Does Turkey have a role to play in the new world order?

ÜNAL ÇEVİKÖZ
The terms of the Trans-Atlantic Partnership are being re-defined after the Brexit referendum in the United Kingdom and the coming to power of Donald Trump in the United States.

It is also obvious that the backbone of these new terms will be mainly defined by the special relationship between the United Kingdom and the United States. This is one of the reasons why Theresa May last week took the initiative to be the first guest of the White House under the new president.

For the United Kingdom, the terms and conditions defined by the European Union were not only becoming too regulatory but also too restrictive. The 21st century will not witness the end of globalism, but it will present an opportunity to transform it.

The European Union, although it has become a major component of post-Second World War peace and stability in Europe, has also proved to be weak in adapting itself to the emerging multipolarity of the post-Cold War environment. Maybe this was due to hasty enlargement rather than visionary deepening.

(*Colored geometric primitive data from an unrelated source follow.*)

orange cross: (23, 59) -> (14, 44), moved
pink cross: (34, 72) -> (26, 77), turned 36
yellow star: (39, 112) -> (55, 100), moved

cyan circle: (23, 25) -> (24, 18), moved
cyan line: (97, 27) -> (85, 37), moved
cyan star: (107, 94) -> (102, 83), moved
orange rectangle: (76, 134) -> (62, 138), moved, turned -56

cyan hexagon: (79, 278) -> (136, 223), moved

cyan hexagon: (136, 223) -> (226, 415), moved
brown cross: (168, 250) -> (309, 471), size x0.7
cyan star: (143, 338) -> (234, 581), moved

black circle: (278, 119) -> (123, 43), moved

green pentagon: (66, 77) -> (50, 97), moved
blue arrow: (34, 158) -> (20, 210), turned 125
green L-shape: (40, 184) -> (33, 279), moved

Either way, the U.K. detected the structural hindrances inherent to the bureaucracy of EU to becoming a globally competitive actor and chose to become an actor on its own.

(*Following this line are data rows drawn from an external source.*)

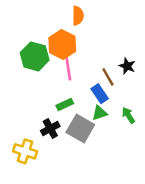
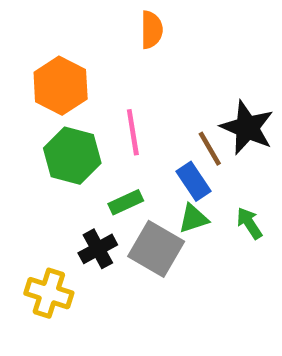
orange hexagon: (62, 44) -> (61, 86), moved
green hexagon: (35, 56) -> (72, 156), moved
black star: (127, 66) -> (247, 128), size x1.6

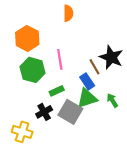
green triangle: (193, 219) -> (87, 98), size x1.5

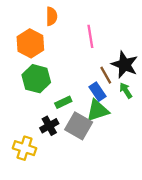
orange semicircle: (68, 13) -> (52, 16), moved
pink line: (60, 59) -> (90, 36), moved
green arrow: (112, 100) -> (126, 90), moved

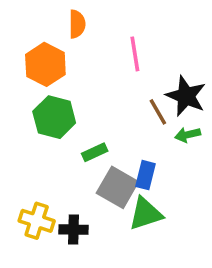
green arrow: (126, 90) -> (188, 135), turned -70
blue rectangle: (97, 92) -> (146, 175), moved, turned 48
green triangle: (97, 110) -> (146, 214), moved
black cross: (49, 126) -> (74, 230), moved, turned 30

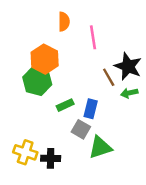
orange semicircle: (77, 24) -> (64, 22), moved
orange hexagon: (45, 64) -> (45, 59), moved
blue rectangle: (146, 175) -> (91, 109), moved
gray square: (117, 187) -> (81, 129), size x0.7

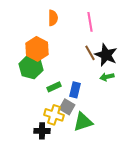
pink line: (93, 37) -> (90, 22), moved
brown line: (109, 77) -> (90, 53), moved
yellow cross: (25, 152) -> (54, 115), moved

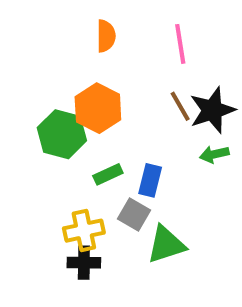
orange hexagon: (37, 49) -> (98, 108), moved
black star: (106, 55) -> (212, 110), turned 30
yellow cross: (54, 115) -> (84, 231), moved, turned -30

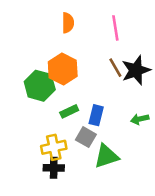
green arrow: (214, 154) -> (140, 119), moved

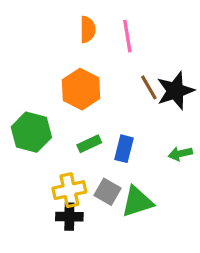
pink line: (115, 28) -> (127, 36), moved
green hexagon: (40, 86) -> (31, 132), moved
gray square: (86, 137) -> (107, 192), moved

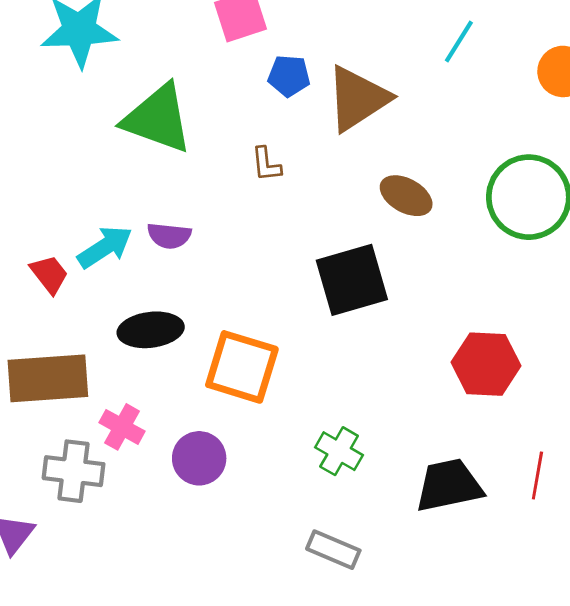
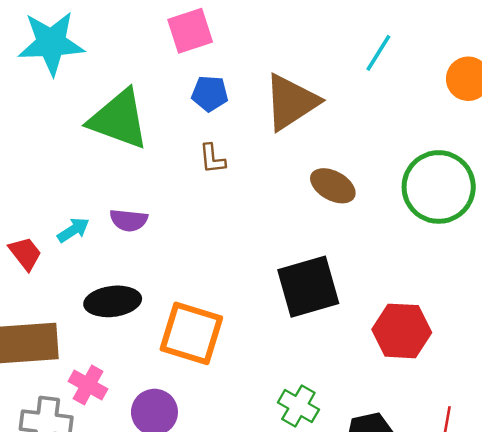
blue pentagon: (289, 76) -> (210, 93), moved
cyan arrow: (105, 247) -> (73, 230), size x0.7
black square: (352, 280) -> (308, 287), moved
green cross: (339, 451) -> (298, 406), moved

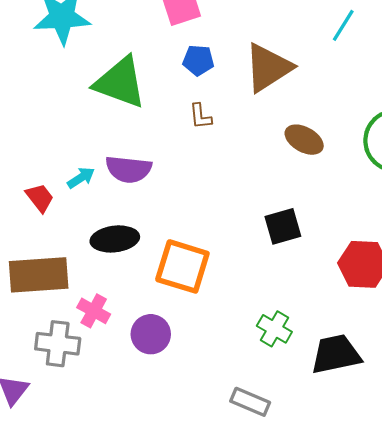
purple semicircle: (129, 220) -> (129, 169), size x1.4
black square: (308, 287) -> (283, 226), size x0.7

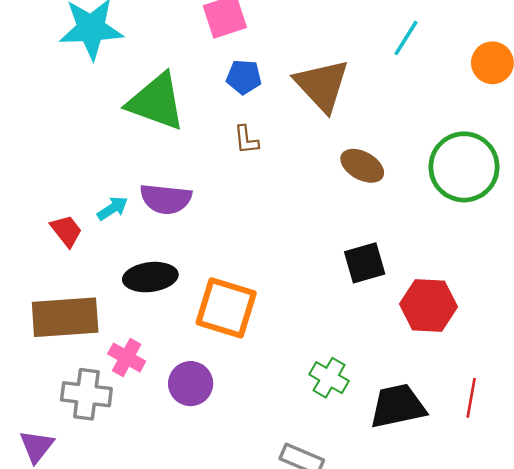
brown triangle: (268, 68) -> (322, 85), turned -40
black square: (283, 226) -> (365, 263), moved

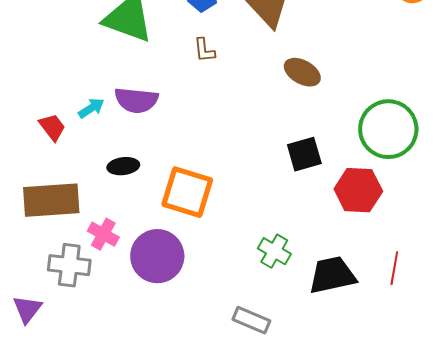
green circle: (464, 167) -> (388, 129), moved
black ellipse: (150, 277) -> (123, 166), size x0.7
purple circle: (191, 384) -> (157, 256), size x1.4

The U.S., on the other hand, has become too exposed in the multipolar setting of the post-Cold War environment. One would have expected the center of globalism to benefit from its advantages the most.

On the contrary, the United States did not become a beneficiary as it had been intended to. Maybe it was due to the rapid and presumptuous self-declaration of becoming the homeland of virtual monopolarity. Perhaps it could have been better to pursue a visionary transition to loose multipolarity, which could have guaranteed a more peaceful and stable global order, free from unexpected moves to change political geography through military power. Such an approach could have reassured the basic principles of the United Nations, particularly respect for territorial integrity.

Now there is a chance to rebuild what has been undone. The U.K. will look to establish a new set of economic and trade relations not only with its former single market partner EU, but also with a number of many other partners through bilateral arrangements. The U.S. will be one of them. Turkey, apparently, will be another.

The U.S., meanwhile, will not only try to re-define the terms and conditions of former multilateral trade, commerce and investment partnerships - such as TPP, NAFTA and the unborn TTIP – but it will also look for several new bilateral FTAs with global partners. The U.K. will be among them.

Contrary to what many predict, the new parameters of global trade and commerce will not be defined to be a function of extreme protectionism. The new matrix will require better governance, better leadership and better partnership. The rich will have to realize that the less rich deserve a more egalitarian cooperation in the new global trade relationship. The less rich will have to realize that they need better governance and full respect for the rule of law, free from any kind of overt or covert corruption.

U.K. Prime Minister Theresa May, in her address to the Republicans in the United States, underlined the need for reform of the existing international organizations. She reiterated, however, that those organizations have not become obsolete. They have become the main bulwarks of world peace, security and stability in the 20th century. The need today was their adaptation, not their obliteration.

This is the reason why she publicly confirmed President Trump’s consent to the fact that NATO is and will continue to be the main instrument of sustainable Trans-Atlantic and Euro Atlantic security architecture. This is also a strong commitment to the new Trans-Atlantic Partnership tacitly emerging not only in the global trade and commerce relations but also in the field of security.

The fact that May’s visit to Turkey followed her visit to the United States hints that London may straddle Washington and Ankara in the new Trans-Atlantic and Euro Atlantic Partnership.

Turkey may play a strong role in the new environment if it is able to abide by its republican fundamentals, as defined in its current constitution. A drift away from those basic tenets of the very existence of democratic pluralism would not only make Turkey a liability, it would also put its own security and stability at risk.

Turkey has a role to play in the new emerging world order if it wants. Let us hope that common sense will prevail.